Шанна отодвинулась от окна. Она не потрудилась вытереть слезы: связь, которая существовала между ними на протяжении полугода, не позволяла им врать друг другу.
– Нет, – призналась она. – Мне очень грустно.
– Мне тоже. – Фейт потерла глаза кулачками, медленными шажками заходя в кабинет. Шанна обняла ее, оправляя пижамку, убирая с лица растрепанные легкие золотистые волосы. Девочка со вздохом прильнула к ее плечу. – Грустишь по реке, да?
Шанна молча кивнула. Она присела на подоконник и взяла дочь на руки. Потом обернулась и взглянула на облака, подсвеченные оранжевыми городскими огнями.
– Я тоже, – серьезно призналась Фейт. – По музыке. Когда ты дома, всегда так тихо – я даже боюсь иногда.
Шанна крепко обняла дочь, остро ощущая, насколько хрупко ее тельце, как легка опустившаяся на плечо головка. Физический контакт был, однако, лишь бледным отзвуком той нежности и любви, которую они разделяли, когда их связывала река. Фейт родилась через девять месяцев – с точностью до дня – после битвы в доках Анханы. Клетки, из которых развился потом организм Фейт, уже находились в матке Шанны, когда Паллас Рил впервые коснулась реки и услышала ее Песнь.
Мощь, обоготворившая Паллас Рил, пронизала и ее дочь.
– Когда ты здесь, я по тебе очень скучаю, – проговорила Фейт. – Без музыки так одиноко. Но ты и папе нужна.
– Да, – проговорила Шанна. – Знаю.
– Ты поэтому грустишь? Вы с папой поссорились?
– Нет, не ссорились. С твоим папой теперь никто не ссорится, – безнадежно отозвалась Шанна, глядя туда, где исчез в облаках «ночной сокол». – По-моему, в том-то и беда.
Дом оседал. Двести лет без ремонта. Почерневшие от смога стены впитывали свет единственного треснувшего уличного фонаря, не отражая. Кривоватый прямоугольник высился в мутной ночи, словно окно в забвение.
Хари стоял на искрошенной мостовой переулка, глядя туда, где было окно его комнаты: квартира 3F, третий этаж, дальняя дверь от лестницы. Три комнаты и встроенный шкаф, куда едва помещалась койка восьмилетнего мальчишки.

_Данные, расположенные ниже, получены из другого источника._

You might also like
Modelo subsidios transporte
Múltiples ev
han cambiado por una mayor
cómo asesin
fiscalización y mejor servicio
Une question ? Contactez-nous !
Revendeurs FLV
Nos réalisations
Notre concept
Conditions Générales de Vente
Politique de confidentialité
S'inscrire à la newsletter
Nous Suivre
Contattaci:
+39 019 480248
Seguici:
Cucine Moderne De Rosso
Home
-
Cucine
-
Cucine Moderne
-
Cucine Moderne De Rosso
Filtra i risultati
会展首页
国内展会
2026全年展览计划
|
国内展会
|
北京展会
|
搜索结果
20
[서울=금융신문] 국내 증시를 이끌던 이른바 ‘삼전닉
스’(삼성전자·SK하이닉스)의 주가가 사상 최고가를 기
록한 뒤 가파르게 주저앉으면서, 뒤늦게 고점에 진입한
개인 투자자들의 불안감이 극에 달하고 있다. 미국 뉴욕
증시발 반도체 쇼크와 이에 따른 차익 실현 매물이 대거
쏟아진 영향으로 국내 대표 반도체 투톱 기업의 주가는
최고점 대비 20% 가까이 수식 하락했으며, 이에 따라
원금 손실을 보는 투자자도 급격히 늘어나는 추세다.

В этом шкафу он жил еще месяц после своего шестнадцатого дня рождения.
И окно, которое открывалось бесшумно, только если очень постараться; будь его глаза чуть позорче или свет чуть поярче, он точно различил бы следы от веревки на древнем алюминиевом подоконнике.
Он все еще чувствовал, как моток этой веревки давит ему на ребра из своего тайника между его тонким походным матрасом и стальными перекладинами каркаса койки. Веревка десятки раз спасала ему жизнь. Порой единственное, что могло спасти его от приступов отцовского убийственного гнева, – это запереть комнату изнутри и через окно вылезти на улицу. Там, среди шлюх, наркоманов, извращенцев, юный Хари чувствовал себя в большей безопасности, чем рядом с отцом.

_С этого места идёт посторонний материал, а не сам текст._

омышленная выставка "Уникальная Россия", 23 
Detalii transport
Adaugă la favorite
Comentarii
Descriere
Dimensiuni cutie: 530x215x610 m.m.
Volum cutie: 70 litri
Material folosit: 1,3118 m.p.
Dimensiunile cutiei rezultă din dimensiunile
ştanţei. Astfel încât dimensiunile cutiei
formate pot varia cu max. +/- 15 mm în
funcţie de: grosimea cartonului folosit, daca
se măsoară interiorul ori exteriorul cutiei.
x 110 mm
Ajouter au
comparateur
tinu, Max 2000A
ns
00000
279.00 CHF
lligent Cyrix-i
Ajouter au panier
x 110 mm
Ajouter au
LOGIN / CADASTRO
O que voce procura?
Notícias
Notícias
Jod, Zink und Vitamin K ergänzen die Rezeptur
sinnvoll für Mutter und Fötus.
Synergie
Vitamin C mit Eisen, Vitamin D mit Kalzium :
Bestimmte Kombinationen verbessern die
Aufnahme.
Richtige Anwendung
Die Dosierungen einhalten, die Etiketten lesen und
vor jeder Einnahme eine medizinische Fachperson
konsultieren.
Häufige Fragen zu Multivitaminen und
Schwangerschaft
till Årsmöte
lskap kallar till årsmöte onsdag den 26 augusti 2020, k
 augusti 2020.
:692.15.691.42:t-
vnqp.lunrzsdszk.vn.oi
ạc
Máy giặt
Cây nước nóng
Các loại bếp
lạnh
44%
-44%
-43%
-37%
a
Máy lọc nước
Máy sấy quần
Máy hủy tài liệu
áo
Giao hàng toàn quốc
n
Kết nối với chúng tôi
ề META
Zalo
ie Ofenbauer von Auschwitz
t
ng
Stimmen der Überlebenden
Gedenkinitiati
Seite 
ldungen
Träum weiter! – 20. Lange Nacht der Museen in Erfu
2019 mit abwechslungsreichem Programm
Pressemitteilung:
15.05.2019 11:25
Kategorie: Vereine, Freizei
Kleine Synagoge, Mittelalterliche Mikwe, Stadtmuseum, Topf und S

Лучше так, чем дышать безумием в закрытой квартире.
– Я когда-то думал, – проговорил за его плечом Тан’элКот, – что понимаю, почему мы приходим сюда. Я думал, что ты хочешь напомнить себе, какой необыкновенный путь ты проделал в жизни. Отсюда можно видеть и начало этого пути. – Он мотнул головой в сторону дома, потом обернулся и глянул на шпиль главного здания Студии в трех километрах от края трущоб. – Так и можно увидеть пик твоих достижений. Контраст, мягко говоря, потрясающий. И все же это явно не приносит тебе удовлетворения.
Хари не нужно было видеть Тан’элКота, чтобы знать, какое выражение застыло на его лице: маска вежливого интереса, скрывающая хищный голод. Бывшего Императора живо и непрестанно интересовало все, что может причинить его спутнику боль. Хари не обижался; он знал, чем заслужил такой интерес.

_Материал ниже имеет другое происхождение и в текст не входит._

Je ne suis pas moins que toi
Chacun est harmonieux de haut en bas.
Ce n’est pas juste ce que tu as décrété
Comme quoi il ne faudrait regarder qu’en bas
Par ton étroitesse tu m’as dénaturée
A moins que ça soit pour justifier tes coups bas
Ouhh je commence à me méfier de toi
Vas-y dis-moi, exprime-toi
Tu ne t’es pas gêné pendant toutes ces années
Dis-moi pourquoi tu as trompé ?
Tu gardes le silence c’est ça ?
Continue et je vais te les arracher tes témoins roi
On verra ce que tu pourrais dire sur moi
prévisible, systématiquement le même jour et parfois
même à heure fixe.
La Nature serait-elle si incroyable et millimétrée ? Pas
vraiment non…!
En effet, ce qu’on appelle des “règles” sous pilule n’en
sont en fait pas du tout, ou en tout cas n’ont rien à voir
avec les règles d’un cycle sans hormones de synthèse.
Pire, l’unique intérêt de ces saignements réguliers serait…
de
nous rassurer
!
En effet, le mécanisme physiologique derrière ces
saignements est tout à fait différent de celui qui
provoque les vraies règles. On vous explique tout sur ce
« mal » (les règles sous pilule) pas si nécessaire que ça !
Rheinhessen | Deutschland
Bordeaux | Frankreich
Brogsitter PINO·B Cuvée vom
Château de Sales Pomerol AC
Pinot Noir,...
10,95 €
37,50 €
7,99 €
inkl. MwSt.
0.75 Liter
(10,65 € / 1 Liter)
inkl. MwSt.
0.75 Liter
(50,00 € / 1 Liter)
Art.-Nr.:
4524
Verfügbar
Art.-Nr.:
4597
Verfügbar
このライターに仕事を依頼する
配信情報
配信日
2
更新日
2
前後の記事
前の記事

– Я прихожу сюда не за этим, – мрачно отозвался он.
Он оглянулся, озирая полуразвалившиеся дома, нависавшие над разбитыми тротуарами; полутемные бары в подвальчиках на каждом углу, где под громовую музыку люди тупо топтались на одном месте, на банк провизии, где родители с пустыми глазами и их молчаливые дети выстраивались в очередь на завтрак, до которого оставалось еще два часа. Невдалеке шевельнулась куча тряпья, приоткрыв физиономию синяка в последней стадии долгого падения: суматошно бегающий слепой взгляд выжженных метанолом глаз, нос и верхняя губа проедены гноящимися язвами насквозь. Синяк вытащил из пластикового пакета свое сокровище – пропитанный горючкой грязный платок – и, содрогаясь, прижал ко рту, вдыхая испарения.